Go through the listing below and state how many lines hold the word "field", giving only the number.

*** DATA SECTION

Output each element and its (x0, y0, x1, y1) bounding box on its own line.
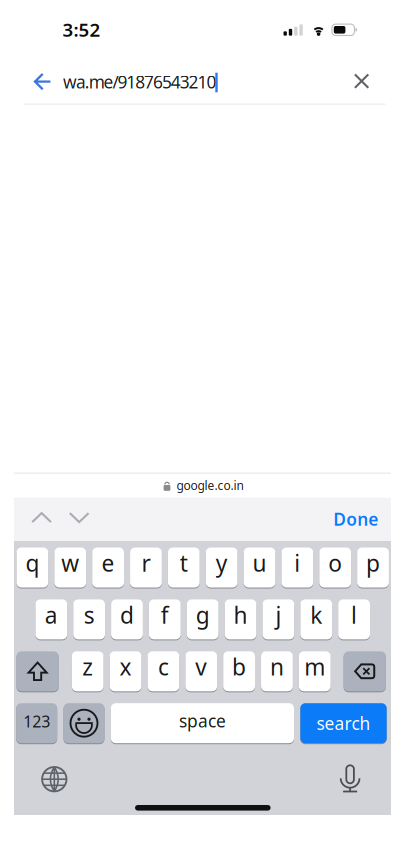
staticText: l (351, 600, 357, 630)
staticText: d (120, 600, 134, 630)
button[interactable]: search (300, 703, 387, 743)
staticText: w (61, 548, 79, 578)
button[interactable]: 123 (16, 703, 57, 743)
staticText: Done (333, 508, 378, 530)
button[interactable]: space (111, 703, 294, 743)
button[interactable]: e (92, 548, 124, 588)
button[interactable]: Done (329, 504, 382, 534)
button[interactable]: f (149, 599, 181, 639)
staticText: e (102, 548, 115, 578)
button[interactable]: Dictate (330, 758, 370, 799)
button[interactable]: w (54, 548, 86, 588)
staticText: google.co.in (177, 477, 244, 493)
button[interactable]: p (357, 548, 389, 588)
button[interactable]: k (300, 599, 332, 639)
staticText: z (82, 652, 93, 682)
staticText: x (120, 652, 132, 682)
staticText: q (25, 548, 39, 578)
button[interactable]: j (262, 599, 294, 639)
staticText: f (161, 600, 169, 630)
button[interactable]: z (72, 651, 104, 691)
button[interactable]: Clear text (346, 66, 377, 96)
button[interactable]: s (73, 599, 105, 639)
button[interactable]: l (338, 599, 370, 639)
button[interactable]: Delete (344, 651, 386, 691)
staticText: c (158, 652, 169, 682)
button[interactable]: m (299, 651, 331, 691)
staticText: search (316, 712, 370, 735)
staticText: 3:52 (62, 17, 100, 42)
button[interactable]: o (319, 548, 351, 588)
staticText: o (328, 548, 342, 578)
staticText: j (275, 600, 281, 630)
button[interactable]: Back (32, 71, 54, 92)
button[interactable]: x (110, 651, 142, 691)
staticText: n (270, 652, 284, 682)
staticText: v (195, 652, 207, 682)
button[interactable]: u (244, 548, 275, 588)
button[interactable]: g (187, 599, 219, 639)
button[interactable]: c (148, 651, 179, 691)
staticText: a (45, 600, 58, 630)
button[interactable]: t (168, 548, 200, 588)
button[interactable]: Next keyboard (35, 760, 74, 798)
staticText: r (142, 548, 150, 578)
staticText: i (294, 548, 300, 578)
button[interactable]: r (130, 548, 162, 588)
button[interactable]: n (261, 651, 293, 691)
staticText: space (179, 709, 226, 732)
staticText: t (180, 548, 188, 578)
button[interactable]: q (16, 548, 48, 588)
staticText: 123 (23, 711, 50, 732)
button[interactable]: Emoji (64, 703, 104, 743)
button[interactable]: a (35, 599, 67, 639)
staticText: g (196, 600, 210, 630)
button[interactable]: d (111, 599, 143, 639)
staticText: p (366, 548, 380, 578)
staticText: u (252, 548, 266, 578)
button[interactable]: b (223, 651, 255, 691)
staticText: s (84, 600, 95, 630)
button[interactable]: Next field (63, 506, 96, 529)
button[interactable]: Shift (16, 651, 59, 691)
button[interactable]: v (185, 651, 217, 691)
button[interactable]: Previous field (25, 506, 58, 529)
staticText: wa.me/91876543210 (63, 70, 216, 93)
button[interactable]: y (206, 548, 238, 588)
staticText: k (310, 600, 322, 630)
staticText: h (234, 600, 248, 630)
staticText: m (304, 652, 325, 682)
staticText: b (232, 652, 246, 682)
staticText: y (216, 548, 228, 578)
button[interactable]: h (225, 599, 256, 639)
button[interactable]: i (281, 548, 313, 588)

******

■ ANSWER SPACE ■
2